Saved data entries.
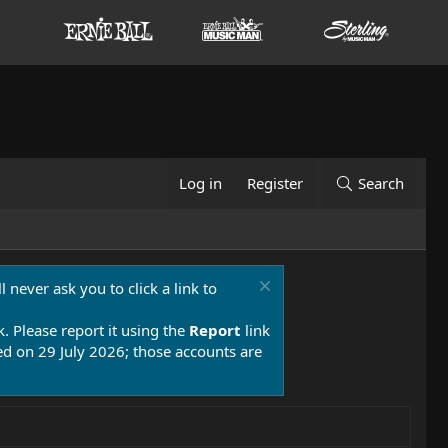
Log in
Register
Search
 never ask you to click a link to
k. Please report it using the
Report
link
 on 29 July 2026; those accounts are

* * *

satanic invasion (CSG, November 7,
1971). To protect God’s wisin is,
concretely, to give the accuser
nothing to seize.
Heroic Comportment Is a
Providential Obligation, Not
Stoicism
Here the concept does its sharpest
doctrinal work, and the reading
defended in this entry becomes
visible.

---

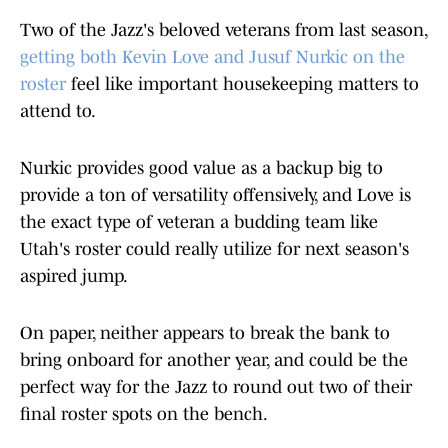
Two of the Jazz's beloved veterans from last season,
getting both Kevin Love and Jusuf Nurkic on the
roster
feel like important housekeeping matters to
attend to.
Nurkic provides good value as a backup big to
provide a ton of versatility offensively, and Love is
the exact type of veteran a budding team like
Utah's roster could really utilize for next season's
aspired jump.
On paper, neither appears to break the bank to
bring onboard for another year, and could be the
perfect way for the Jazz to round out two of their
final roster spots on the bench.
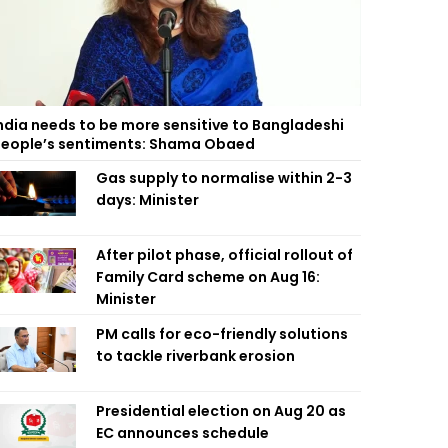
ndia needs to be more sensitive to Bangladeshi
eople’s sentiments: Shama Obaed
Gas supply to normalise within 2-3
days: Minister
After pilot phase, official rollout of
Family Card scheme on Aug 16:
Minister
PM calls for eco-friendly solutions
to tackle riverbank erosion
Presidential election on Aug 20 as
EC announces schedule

What the task requires.
When copying from the data above, begin at the line containing "the exact type of veteran a budding team like" and end at the line containing "EC announces schedule"; return those lines exactly and leave all pictures behind.

Written response.
the exact type of veteran a budding team like
Utah's roster could really utilize for next season's
aspired jump.
On paper, neither appears to break the bank to
bring onboard for another year, and could be the
perfect way for the Jazz to round out two of their
final roster spots on the bench.
ndia needs to be more sensitive to Bangladeshi
eople’s sentiments: Shama Obaed
Gas supply to normalise within 2-3
days: Minister
After pilot phase, official rollout of
Family Card scheme on Aug 16:
Minister
PM calls for eco-friendly solutions
to tackle riverbank erosion
Presidential election on Aug 20 as
EC announces schedule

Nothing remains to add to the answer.